Auxiliary power units (APUs) are gas turbine engines used on aircraft to supply pneumatic power and/or shaft horsepower in lieu of the primary propulsion engines. Typically, the APU is mounted in the tailcone of the aircraft, see FIG. 1, though on some airplanes such as the Boeing 727, the APU is mounted in the wheelwell. Because the APU is inside the aircraft an inlet duct 15 is required to bring air from outside the airplane to the APU. These inlet ducts generally have a door that is open when the APU is running and closed when the APU is shutdown. When the APU is needed during flight the door is opened and because the aircraft is moving, air is rammed or pushed through the inlet to the APU. This ram effect causes the pressure to rise in the duct which creates a positive pressure ratio between the compressor inlet of the APU and the. exhaust of the APU. This pressure ratio is referred to as engine delta P. If the delta P becomes too large; the APU may experience difficulty in starting.
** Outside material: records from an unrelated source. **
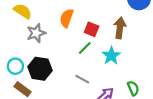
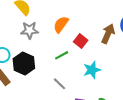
brown arrow: (120, 28) -> (108, 34), moved
green line: (85, 48) -> (62, 55), moved

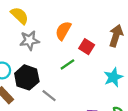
cyan star: (92, 70) -> (113, 77), moved
gray line: (60, 84) -> (49, 96), moved

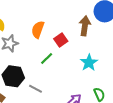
red square: (87, 47) -> (61, 40), turned 32

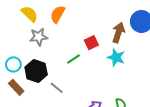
orange semicircle: (38, 30) -> (58, 14), moved
cyan star: (89, 63) -> (116, 57), moved, turned -30

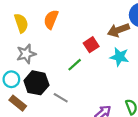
yellow semicircle: (30, 14) -> (21, 23), turned 36
brown arrow: (118, 33) -> (118, 30), turned -120
gray star: (39, 37) -> (26, 54), moved

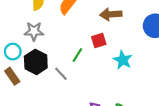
brown arrow: (118, 30) -> (111, 14), moved
green line: (75, 65) -> (77, 55), turned -32
gray line: (61, 98) -> (61, 74), moved

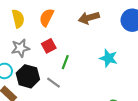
red square: (99, 40) -> (49, 46), moved

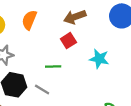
red square: (49, 46) -> (68, 41), moved
green line: (65, 62) -> (53, 66), turned 72

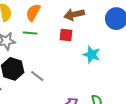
red square: (68, 41) -> (66, 35), turned 32
green line: (53, 66) -> (30, 33), moved

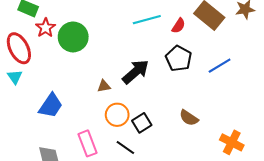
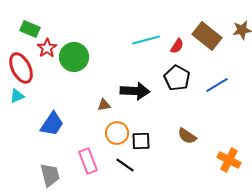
black arrow: (136, 72) -> (135, 91), turned 44
cyan triangle: (15, 77) -> (17, 96), turned 42
black square: (142, 123) -> (141, 141), turned 30

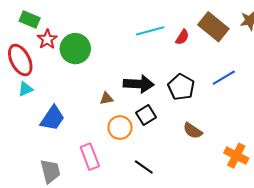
black pentagon: (177, 78) -> (181, 87), moved
cyan triangle: (17, 96) -> (25, 89), moved
black square: (141, 141) -> (146, 115), moved, turned -30
black line: (125, 165) -> (144, 167), moved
One proposed solution has been the use of an open loop control system. Under this system, a predetermined door position table is incorporated into the APU's electronic control unit. The electronic control unit receives signals indicative of the APU's operating condition enters the door position table and generates a predetermined door position signal. The door then moves in response to this signal. A disadvantage to the open loop system is that the table is only accurate for steady state aircraft conditions. Any changes in pitch or attitude are not compensated for and can result in unacceptable engine delta P and difficulty in starting the APU can occur.
Accordingly, a need exists for an improved inlet control system that overcomes the disadvantages of the prior art.